Dubya was greeted with 9/11, and was on a roll for a while there, slumped, was revived by the re-election campaign, and now just can't seem to get anything right.

We are now treated to a tape of the Prez being warned about the disaster about to occur in New Orleans. I guess he thought this was a drill, not the real thing.

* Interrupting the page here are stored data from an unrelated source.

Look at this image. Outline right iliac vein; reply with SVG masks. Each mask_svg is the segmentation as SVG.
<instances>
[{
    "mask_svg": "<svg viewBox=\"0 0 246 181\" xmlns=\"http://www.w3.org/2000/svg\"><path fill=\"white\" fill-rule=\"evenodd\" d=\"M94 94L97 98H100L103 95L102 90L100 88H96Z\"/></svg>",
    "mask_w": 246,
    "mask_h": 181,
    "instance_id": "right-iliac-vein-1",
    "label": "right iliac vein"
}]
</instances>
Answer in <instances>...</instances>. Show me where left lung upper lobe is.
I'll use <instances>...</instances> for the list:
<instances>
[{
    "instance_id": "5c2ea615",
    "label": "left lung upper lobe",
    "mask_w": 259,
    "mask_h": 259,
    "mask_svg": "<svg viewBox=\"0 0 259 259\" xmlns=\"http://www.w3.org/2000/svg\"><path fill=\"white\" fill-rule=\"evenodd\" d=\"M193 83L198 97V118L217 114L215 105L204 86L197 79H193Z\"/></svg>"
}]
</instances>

Nobody around him seems to be very quick on their feet either. When the President falters there is supposed to be someone around who has an answer, or at the very least a good spin. That's not happening either.

It's going to be a couple of years until the next election, so it doesn't look like any sweeping change is going to be made anytime soon. But if somebody could get a message to Dubya, let him know I can help.

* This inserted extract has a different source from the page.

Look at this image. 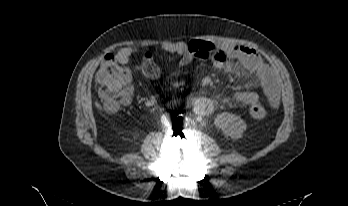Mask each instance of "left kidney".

If there are no Einstein's he can hire to help him beat the Second Term Blue's, there is an Einstein that can help, and Instant Einstein is ready,
willing, and able to help clear some of the fog at 1600 Pennsylvania.

It could be put to extremely good use on Capitol Hill too. There isn't any shortage of people there with clogged neurotransmitters either.

Instant Einstein will snap even a hard sleeper like Dubya out of the doldrums. If he took a little Instant Einstein a while back he might have realized that a undeniable disaster named Katrina was on its way and the one named bird flu was not.


On Capitol Hill $27 billion dollars has been thrown at New Orleans, virtually unsupervised, in what is certainly the most corrupt state in the union. That's about $586,000 for every man, woman, and child in the city. There aren't a lot of thinkers there either.

Our President should set an example. At the next cabinet meeting there should be bottles of Instant Einstein at every chair. He should come in, open his
bottle, take 6 capsules, and everybody in the room should follow.'

Except for Mr. Cheney, the Veep should probably take at least 12!

I'll bet they would be surprised at what followed. I can almost guarantee two good ideas would come out of that meeting.

Hey, other places, there would be more, but you can't set the bar that high in Washington.

Just think of what could happen if there were 2 good ideas in Washington every day. Just two!

Please! Somebody has to get a message to Dubya. Instant Einstein is ready to serve it's country now. The Dave Cave is on a 24 hour alert.

There won't be any confusion. The Mayor won't have to talk to the Governor. The Governor won't have to talk to FEMA. FEMA won't have to talk to the Mayor. The Office of Homeland Security will not beinvolved.

Order Instant Einstein Now. Order Received. Packed and shipped. Order Delivered. Product Used. Brain Boost Received.

"Hey Karl?"

"Yes, Mr. President."

"That stuff I took yesterday. Norman Ornstein, er Calbert Einsberg,
where'd it go?"

"It's right in front of you, sir."

"Would you look at that, right in front of me. Well, okay! Hey, Karl?"

"Yes,sir."

"Make sure the press doesn't get any of this. Next thing you know they'll
be asking smart questions. I don't need that."

"Taken care of, sir."

"Good. good."

Instant Einstein can be yours as well for the fraction of the cost of a brain transplant!